[[ Exercise data, beginning ]]

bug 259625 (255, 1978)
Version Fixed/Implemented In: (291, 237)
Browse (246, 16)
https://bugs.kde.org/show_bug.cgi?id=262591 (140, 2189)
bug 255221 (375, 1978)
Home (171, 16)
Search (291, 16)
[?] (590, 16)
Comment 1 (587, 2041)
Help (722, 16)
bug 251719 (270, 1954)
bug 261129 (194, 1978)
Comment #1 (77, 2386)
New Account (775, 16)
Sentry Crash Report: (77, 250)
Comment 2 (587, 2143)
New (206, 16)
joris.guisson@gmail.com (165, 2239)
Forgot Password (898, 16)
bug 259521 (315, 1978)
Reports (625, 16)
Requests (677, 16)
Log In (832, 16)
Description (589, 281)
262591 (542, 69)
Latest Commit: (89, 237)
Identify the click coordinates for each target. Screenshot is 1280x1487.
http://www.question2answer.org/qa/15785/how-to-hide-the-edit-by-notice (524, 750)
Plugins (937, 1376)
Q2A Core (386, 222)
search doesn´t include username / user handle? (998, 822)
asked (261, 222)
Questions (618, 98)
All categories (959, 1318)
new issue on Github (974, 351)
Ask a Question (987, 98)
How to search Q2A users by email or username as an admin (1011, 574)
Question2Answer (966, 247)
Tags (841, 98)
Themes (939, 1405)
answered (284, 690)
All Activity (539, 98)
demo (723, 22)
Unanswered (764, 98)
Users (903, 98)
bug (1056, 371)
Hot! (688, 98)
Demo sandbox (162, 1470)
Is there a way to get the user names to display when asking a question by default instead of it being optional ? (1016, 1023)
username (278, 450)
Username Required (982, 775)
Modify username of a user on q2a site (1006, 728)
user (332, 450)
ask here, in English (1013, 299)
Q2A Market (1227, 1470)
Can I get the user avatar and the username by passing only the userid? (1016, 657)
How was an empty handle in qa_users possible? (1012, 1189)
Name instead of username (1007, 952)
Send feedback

[[ Exercise data, end ]]

◆ **Task statement**:
Exactly as they appear, restate all of the entries.

◆ **Response below**:
bug 259625 (255, 1978)
Version Fixed/Implemented In: (291, 237)
Browse (246, 16)
https://bugs.kde.org/show_bug.cgi?id=262591 (140, 2189)
bug 255221 (375, 1978)
Home (171, 16)
Search (291, 16)
[?] (590, 16)
Comment 1 (587, 2041)
Help (722, 16)
bug 251719 (270, 1954)
bug 261129 (194, 1978)
Comment #1 (77, 2386)
New Account (775, 16)
Sentry Crash Report: (77, 250)
Comment 2 (587, 2143)
New (206, 16)
joris.guisson@gmail.com (165, 2239)
Forgot Password (898, 16)
bug 259521 (315, 1978)
Reports (625, 16)
Requests (677, 16)
Log In (832, 16)
Description (589, 281)
262591 (542, 69)
Latest Commit: (89, 237)
Identify the click coordinates for each target. Screenshot is 1280x1487.
http://www.question2answer.org/qa/15785/how-to-hide-the-edit-by-notice (524, 750)
Plugins (937, 1376)
Q2A Core (386, 222)
search doesn´t include username / user handle? (998, 822)
asked (261, 222)
Questions (618, 98)
All categories (959, 1318)
new issue on Github (974, 351)
Ask a Question (987, 98)
How to search Q2A users by email or username as an admin (1011, 574)
Question2Answer (966, 247)
Tags (841, 98)
Themes (939, 1405)
answered (284, 690)
All Activity (539, 98)
demo (723, 22)
Unanswered (764, 98)
Users (903, 98)
bug (1056, 371)
Hot! (688, 98)
Demo sandbox (162, 1470)
Is there a way to get the user names to display when asking a question by default instead of it being optional ? (1016, 1023)
username (278, 450)
Username Required (982, 775)
Modify username of a user on q2a site (1006, 728)
user (332, 450)
ask here, in English (1013, 299)
Q2A Market (1227, 1470)
Can I get the user avatar and the username by passing only the userid? (1016, 657)
How was an empty handle in qa_users possible? (1012, 1189)
Name instead of username (1007, 952)
Send feedback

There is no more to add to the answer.